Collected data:
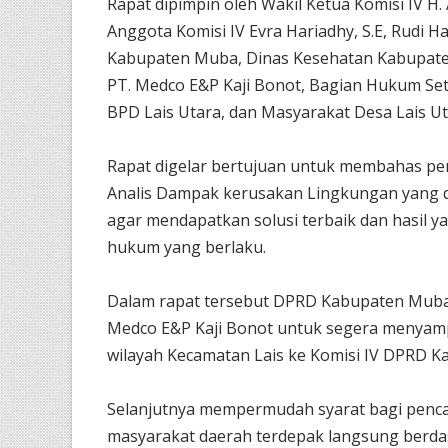
Rapat dipimpin oleh Wakil Ketua Komisi IV H. 
Anggota Komisi IV Evra Hariadhy, S.E, Rudi H
Kabupaten Muba, Dinas Kesehatan Kabupat
PT. Medco E&P Kaji Bonot, Bagian Hukum Se
BPD Lais Utara, dan Masyarakat Desa Lais Ut
Rapat digelar bertujuan untuk membahas p
Analis Dampak kerusakan Lingkungan yang di
agar mendapatkan solusi terbaik dan hasil 
hukum yang berlaku.
Dalam rapat tersebut DPRD Kabupaten Muba
Medco E&P Kaji Bonot untuk segera menyamp
wilayah Kecamatan Lais ke Komisi IV DPRD 
Selanjutnya mempermudah syarat bagi pencar
masyarakat daerah terdepak langsung berd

Exercise description =
Your task is to set down each line above verbatim while excluding the pictures.

Solution to this problem =
Rapat dipimpin oleh Wakil Ketua Komisi IV H. 
Anggota Komisi IV Evra Hariadhy, S.E, Rudi H
Kabupaten Muba, Dinas Kesehatan Kabupat
PT. Medco E&P Kaji Bonot, Bagian Hukum Se
BPD Lais Utara, dan Masyarakat Desa Lais Ut
Rapat digelar bertujuan untuk membahas p
Analis Dampak kerusakan Lingkungan yang di
agar mendapatkan solusi terbaik dan hasil 
hukum yang berlaku.
Dalam rapat tersebut DPRD Kabupaten Muba
Medco E&P Kaji Bonot untuk segera menyamp
wilayah Kecamatan Lais ke Komisi IV DPRD 
Selanjutnya mempermudah syarat bagi pencar
masyarakat daerah terdepak langsung berd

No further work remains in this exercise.